About three nights ago, I had a gallon freezer bag chock full of skins and bones.  I decided it was time to make some chicken stock.  When it was done, I strained it through a fine, wire-mesh sieve.  I then let the bones and skin cool.  

I just didn't want to throw away the meat still sticking to the bones, but knew it was too bland for most dishes.  So I picked the bones clean, putting the meat into hte food processor attachment for my imersion blender and proceeded to turn it into a pate.  It was a bit dry in texture, so I added a piece of the chicken skin.  This improved the texture imeasurably.  The, I added a clove of garlic (peeled), and about half an onion, along with a half-tsp. of salt.  I blended it all together.  I though it was great, but knew the rest of my crew wouldn't touch it.  So I then added some Miracle Whip and sweet-pickle-relish and stirred it in.  

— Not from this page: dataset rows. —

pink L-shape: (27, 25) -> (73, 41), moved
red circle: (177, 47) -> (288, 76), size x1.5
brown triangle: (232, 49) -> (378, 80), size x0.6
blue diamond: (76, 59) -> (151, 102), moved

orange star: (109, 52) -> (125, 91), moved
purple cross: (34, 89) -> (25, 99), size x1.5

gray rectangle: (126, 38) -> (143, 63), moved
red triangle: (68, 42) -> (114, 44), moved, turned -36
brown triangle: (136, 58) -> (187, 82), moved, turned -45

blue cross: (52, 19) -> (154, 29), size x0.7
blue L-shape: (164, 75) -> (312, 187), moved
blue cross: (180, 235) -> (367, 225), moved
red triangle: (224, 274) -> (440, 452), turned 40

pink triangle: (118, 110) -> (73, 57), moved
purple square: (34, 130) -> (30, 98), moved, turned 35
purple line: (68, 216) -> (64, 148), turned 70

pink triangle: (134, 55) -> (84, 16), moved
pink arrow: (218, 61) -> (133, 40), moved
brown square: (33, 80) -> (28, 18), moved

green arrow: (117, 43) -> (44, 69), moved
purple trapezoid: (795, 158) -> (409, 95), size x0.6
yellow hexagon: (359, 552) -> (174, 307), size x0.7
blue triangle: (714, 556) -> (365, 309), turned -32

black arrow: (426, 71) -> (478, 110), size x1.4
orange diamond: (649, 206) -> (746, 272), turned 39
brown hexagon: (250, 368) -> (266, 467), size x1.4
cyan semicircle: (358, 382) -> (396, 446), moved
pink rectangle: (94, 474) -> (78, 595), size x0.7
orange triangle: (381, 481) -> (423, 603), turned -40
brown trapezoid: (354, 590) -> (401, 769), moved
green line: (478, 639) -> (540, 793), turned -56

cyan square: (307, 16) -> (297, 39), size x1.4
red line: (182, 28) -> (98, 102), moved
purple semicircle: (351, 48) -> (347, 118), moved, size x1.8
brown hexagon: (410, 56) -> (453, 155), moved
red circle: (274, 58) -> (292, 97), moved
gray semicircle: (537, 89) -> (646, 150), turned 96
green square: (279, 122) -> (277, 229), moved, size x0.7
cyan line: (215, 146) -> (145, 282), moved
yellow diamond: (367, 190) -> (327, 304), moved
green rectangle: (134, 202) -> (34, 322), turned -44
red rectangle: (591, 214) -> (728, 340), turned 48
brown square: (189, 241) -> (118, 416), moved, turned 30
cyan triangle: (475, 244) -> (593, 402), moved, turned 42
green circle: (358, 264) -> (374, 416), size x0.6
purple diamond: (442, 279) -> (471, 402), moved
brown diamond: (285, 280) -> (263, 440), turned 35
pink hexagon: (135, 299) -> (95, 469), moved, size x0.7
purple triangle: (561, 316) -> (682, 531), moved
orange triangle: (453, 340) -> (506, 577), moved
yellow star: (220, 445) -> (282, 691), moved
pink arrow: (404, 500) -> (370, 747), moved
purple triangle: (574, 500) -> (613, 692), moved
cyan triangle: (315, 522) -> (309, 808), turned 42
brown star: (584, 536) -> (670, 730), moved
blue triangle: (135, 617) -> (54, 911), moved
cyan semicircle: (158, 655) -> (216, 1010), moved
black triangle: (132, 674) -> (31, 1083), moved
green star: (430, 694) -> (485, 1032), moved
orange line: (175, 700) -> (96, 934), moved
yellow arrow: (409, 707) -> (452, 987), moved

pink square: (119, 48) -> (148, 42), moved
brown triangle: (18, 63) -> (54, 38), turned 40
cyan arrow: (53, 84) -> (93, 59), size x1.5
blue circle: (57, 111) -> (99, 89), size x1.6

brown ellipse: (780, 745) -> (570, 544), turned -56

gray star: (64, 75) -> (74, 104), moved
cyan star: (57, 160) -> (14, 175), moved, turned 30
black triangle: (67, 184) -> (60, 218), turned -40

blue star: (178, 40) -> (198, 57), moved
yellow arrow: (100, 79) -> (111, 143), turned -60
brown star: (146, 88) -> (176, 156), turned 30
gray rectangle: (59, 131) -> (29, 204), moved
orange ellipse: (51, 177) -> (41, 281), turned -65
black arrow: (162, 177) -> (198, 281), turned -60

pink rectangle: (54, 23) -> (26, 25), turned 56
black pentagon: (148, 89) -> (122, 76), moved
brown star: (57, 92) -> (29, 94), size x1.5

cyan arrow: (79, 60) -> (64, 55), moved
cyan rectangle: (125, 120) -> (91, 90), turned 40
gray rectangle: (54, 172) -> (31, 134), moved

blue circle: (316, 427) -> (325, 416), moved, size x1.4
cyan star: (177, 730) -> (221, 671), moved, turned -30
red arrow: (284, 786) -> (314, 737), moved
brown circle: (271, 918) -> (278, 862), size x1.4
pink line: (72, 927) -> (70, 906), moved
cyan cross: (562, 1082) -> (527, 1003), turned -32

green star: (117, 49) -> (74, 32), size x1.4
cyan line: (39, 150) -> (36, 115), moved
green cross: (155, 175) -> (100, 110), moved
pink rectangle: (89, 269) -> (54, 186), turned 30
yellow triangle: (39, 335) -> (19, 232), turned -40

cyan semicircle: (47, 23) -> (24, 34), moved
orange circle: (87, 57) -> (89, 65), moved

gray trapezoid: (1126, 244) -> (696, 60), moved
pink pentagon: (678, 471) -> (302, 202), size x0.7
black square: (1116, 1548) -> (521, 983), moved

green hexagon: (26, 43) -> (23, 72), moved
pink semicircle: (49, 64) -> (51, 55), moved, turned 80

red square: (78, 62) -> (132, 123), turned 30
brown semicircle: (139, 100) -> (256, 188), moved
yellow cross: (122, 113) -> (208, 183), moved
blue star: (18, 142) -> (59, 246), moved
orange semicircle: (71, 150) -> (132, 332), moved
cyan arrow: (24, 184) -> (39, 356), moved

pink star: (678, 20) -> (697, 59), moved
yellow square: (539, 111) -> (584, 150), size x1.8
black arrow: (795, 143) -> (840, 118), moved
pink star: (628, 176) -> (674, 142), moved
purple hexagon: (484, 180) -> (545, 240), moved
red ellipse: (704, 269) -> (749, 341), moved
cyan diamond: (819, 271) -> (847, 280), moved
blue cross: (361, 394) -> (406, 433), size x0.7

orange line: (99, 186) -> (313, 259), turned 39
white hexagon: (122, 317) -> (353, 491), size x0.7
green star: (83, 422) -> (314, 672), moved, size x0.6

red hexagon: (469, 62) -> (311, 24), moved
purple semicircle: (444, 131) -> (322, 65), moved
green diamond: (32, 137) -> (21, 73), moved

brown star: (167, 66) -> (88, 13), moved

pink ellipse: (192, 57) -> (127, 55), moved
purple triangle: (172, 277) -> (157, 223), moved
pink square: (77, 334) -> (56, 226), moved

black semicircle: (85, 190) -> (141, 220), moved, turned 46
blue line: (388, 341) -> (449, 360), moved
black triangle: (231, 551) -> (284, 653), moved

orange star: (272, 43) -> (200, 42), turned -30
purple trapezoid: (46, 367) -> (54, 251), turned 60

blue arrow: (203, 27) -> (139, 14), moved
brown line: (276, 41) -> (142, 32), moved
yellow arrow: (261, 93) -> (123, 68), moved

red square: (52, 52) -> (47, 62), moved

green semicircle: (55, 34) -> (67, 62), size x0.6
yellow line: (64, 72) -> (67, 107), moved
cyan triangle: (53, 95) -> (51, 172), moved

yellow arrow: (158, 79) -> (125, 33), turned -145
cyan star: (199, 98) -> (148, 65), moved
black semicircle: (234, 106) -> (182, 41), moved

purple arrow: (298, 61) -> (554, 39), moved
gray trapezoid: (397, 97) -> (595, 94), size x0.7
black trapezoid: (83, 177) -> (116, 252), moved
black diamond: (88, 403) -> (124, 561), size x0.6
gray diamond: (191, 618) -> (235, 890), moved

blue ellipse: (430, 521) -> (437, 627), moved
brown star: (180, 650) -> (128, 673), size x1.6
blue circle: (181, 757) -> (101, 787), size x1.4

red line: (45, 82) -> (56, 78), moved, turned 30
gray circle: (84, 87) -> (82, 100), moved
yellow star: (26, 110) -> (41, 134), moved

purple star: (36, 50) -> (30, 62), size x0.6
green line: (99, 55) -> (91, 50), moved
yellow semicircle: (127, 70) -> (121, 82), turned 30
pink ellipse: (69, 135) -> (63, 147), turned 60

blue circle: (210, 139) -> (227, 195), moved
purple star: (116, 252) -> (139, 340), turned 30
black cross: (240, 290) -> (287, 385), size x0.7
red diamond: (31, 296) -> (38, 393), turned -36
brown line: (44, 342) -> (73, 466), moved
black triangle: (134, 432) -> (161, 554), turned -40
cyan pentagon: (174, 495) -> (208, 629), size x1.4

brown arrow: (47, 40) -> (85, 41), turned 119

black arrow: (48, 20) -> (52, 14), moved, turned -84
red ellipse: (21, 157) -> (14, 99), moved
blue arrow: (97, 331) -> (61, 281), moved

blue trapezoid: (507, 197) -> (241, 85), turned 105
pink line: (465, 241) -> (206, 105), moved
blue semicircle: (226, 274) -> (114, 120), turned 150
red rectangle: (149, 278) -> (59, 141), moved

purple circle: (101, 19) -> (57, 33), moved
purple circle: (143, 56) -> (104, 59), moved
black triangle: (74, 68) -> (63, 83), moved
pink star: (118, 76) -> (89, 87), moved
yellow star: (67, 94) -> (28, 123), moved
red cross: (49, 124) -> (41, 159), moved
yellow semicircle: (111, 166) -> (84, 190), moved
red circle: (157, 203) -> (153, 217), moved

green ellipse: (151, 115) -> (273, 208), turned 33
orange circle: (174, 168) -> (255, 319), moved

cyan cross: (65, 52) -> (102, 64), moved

This makes a great chicken spread for sandwhiches, sort of like deviled ham, or liverwurst, but different tasting of course.  It made about two cups of the stuff.  I'm sure glad it tasted Ok because I have this personal rule about my experiments.  Once I make them, I have to eat them, good or not.  And so far, I'm the only one eating it.  Makes for quick and easy lunch sandwiches though.  Oh, I also added some horseradish to the mix.  It really added character to the sandwich spread.

Don't know if anybody else wants to go through the trouble to make their own sandwich spread, but it saves money, tastes great (because you get to choose the flavors), and has no salts except those you add.

Seeeeeeya; Goodweed of the North


----------



## htc (May 4, 2005)

Goodweed, I love your rule! If I had a rule like this, I think I would experiment even LESS than I do now.  

I would have never thought to make a sandwich spread out of it! That's a great idea!


----------



## Constance (May 21, 2005)

Goodweed, I always use Miracle Whip and sweet pickle relish in my chicken salad too, but I don't put it through the grinder or food processor the way I would ham. I just chop it by hand...seems to have more flavor that way.


----------